Schraiber and Smith both hail from the world-renowned Israeli Batsheva Dance Company and have been working as dancers, directors and choreographers for several years. However, for their first collaboration with RSP, they went for a very unique directive approach. 

Total creative freedom 

“We would stay very flexible and open [while working with the students] because they would send us something and then we’d take it from there,” said Smith. “They would offer ideas and movement and we would talk about it and question it to draw out the best from the experience.”

According to third-year dance student Karly Benson, Smith and Schraiber almost always gave the dancers total creative freedom and would usually only direct them through general choreography prompts, suggestions for filming locations and props to include or songs to draw inspiration from. 

“We would always start with a class to bring everyone together and then we basically had total freedom to go from there and use the prompts to create something that felt good to us,” said Benson. “We would also look at other people’s videos and get inspired from that.
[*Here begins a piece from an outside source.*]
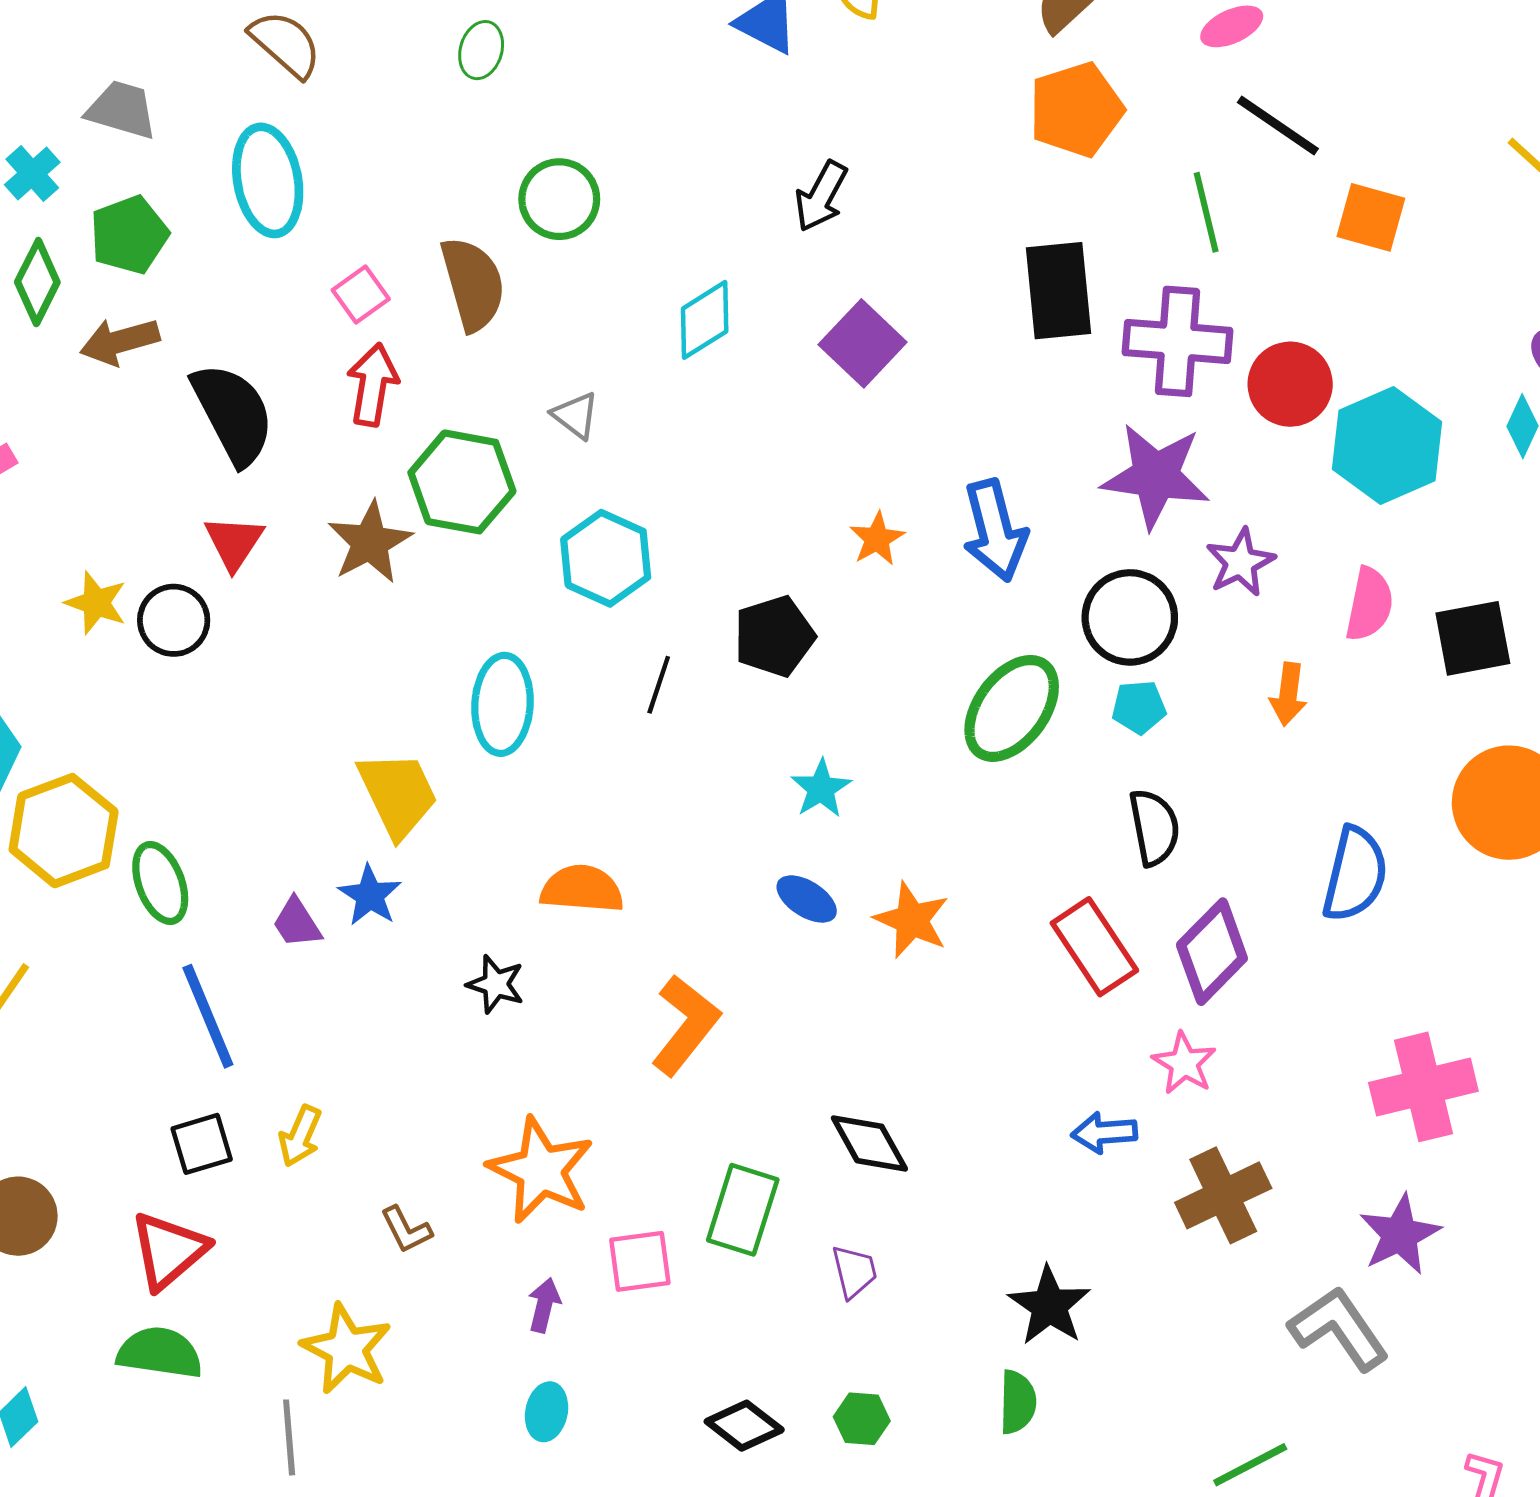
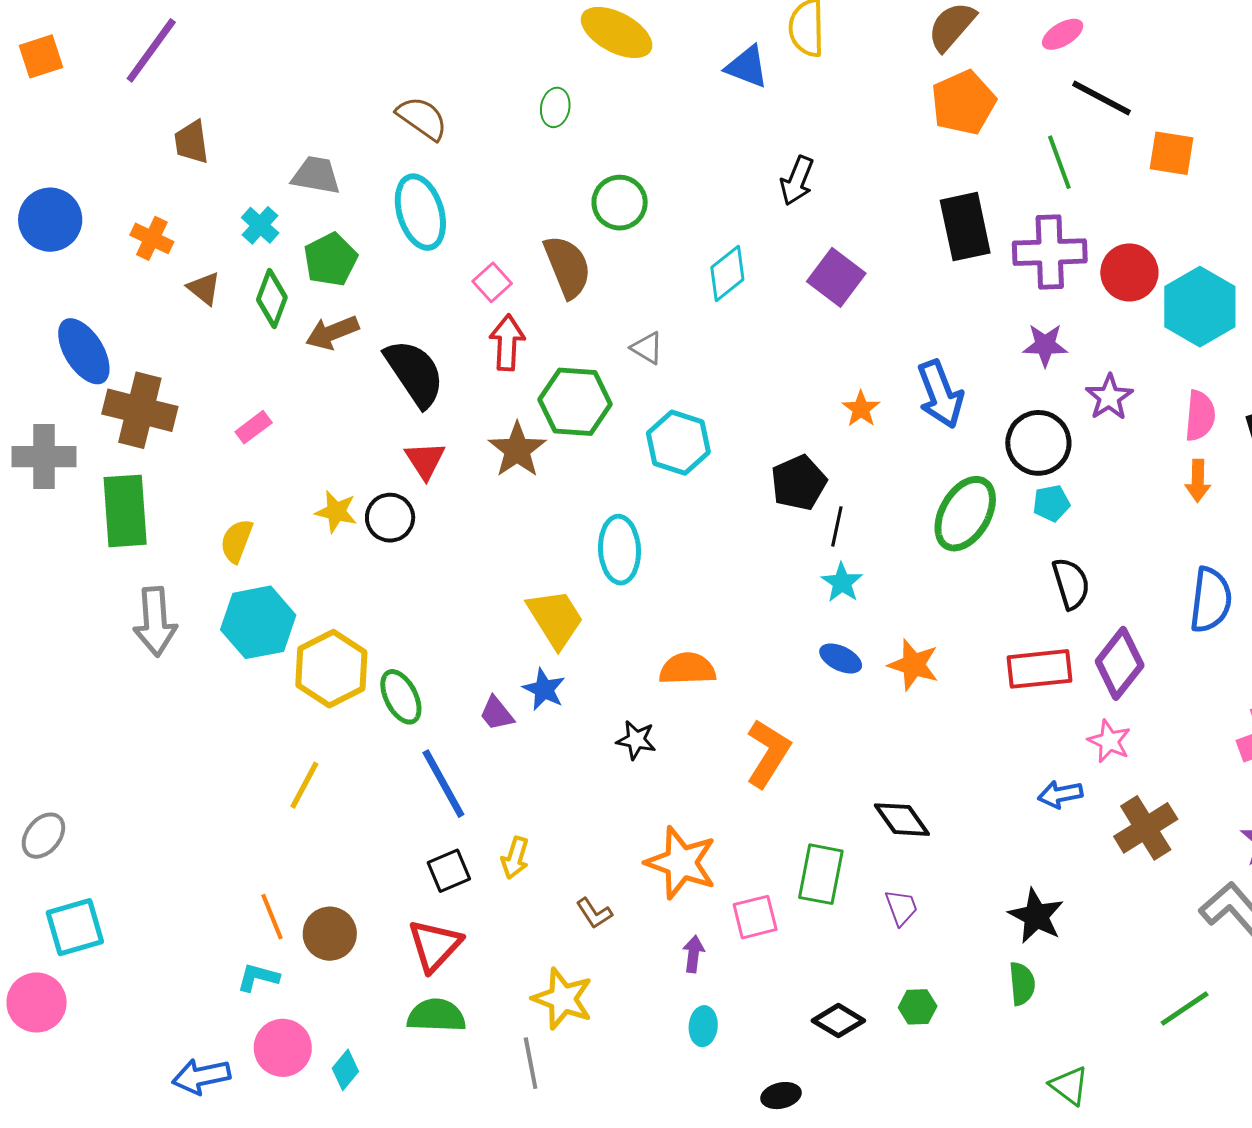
purple star: (1156, 476) -> (1045, 345), size x0.6
black line: (659, 685) -> (837, 526), moved
orange arrow: (1288, 694) -> (1198, 481), moved
red rectangle: (1094, 947) -> (1039, 669), turned -56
So although it was a virtual project, we very much felt like we were together and connected.”

“Young artists are the future”

For Ilter Ibrahimof, the artistic director of FFDN, including young talent in his festival has always been a priority.

After having a successful dance career and working at the original Fall for Dance festival in New York City, Ibrahimof created FFDN to showcase Canadian talent in 2015. Having seen how New York’s Fall for Dance festival would work with dancers from The Juilliard School, Ibrahimof was inspired to include RSP in FFDN. 

“Young artists are the future of our field so it’s really great to be partnering with an educational institute that offers the highest calibre dance education,” said Ibrahimof. “In Toronto, Ryerson probably has the most prominent dance program…so there’s a great pool of talent.”

For many of the student dancers involved with the project, the film-making process not only granted them professional, but also personal, opportunities. 

“Everyone was very thankful to have this connection with each other, and it also helped people connect with their families and with their neighbourhoods,” said Smith. “It felt like it reached very far beyond just making the project happen.”

This was especially true for Benson, who shared a special experience when she asked her mom to help her film at a remote location. 

“A random car stopped on the highway and asked what we were doing and my mom explained the whole thing to him probably better than I could have,” said Benson. “I think that it was a huge bonding experience for us just because she’d been asking what I was doing and it’s hard to explain it to [her family] but to have them as a part of the project definitely helped them have a better understanding of what it was.” 

Other students, such as recent dance program graduate Judy Luo, said that this opportunity will definitely positively impact her future career. 

“We do live in a new reality and you can’t really predict how the next couple of months or years will go,” said Luo. “So just to have this experience of working in the medium of Zoom with so many people and to have virtually connected with Bobbie and Or is a huge privilege.” 

Ibrahimof hopes to continue collaborating with Ryerson in future events, whether they are in-person or online. 

“The mandate of the festival is to connect people with the art form of dance and whether we do that in a normal year with performances or with other innovative programming that happens to be more digital, it’s still the same mandate,” said Ibrahimof. “We didn’t want to lose our opportunity to take a fresh look and try new ideas this year.”